And suddenly, “truth” requires rituals. It requires monasteries. It requires robes and chanting and initiations and doctrines and lineages and lifetimes of purification. Suddenly, realization has an entry fee. And the price is your individuality.

This is what every spiritual system does. It tells you: Dissolve your identity. Forsake your family. Cut your attachments. Trust the path. We will remake you.

It’s not spirituality. It’s psychological warfare with a smiling face.

And if you don’t feel it at first, just wait. The deeper in you go, the more you’ll be told you’re not ready. That you must do more. That the truth is real but you are not. That you have to keep peeling away every trace of personal will before you’re allowed to taste it.
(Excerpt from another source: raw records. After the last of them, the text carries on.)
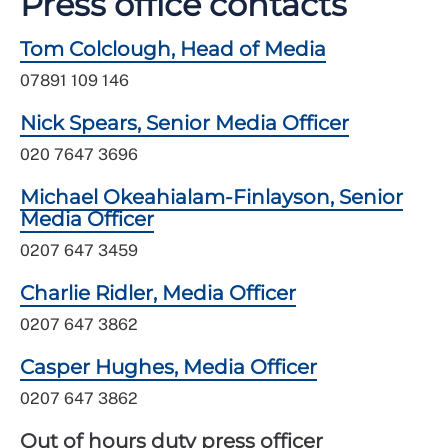
Press office contacts
Tom Colclough, Head of Media
07891 109 146
Nick Spears, Senior Media Officer
020 7647 3696
Michael Okeahialam-Finlayson, Senior
Media Officer
0207 647 3459
Charlie Ridler, Media Officer
0207 647 3862
Casper Hughes, Media Officer
0207 647 3862
Out of hours duty press officer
By the time you’ve submitted enough to be trusted, you’ve given away the only thing that could have questioned the system in the first place: your own mind.

And that’s the trap. Even the path out is a path in. Even the escape hatch drops you into another room.

And suddenly you’re not seeking truth. You’re just trying to survive inside someone else’s map of it.

The Problem Is the Pattern

You can call it religion. You can call it spirituality. You can call it healing, awakening, ascension, realization. But underneath all of it—the myths, the robes, the mantras, the livestreams—it’s the same pattern repeating itself over and over again.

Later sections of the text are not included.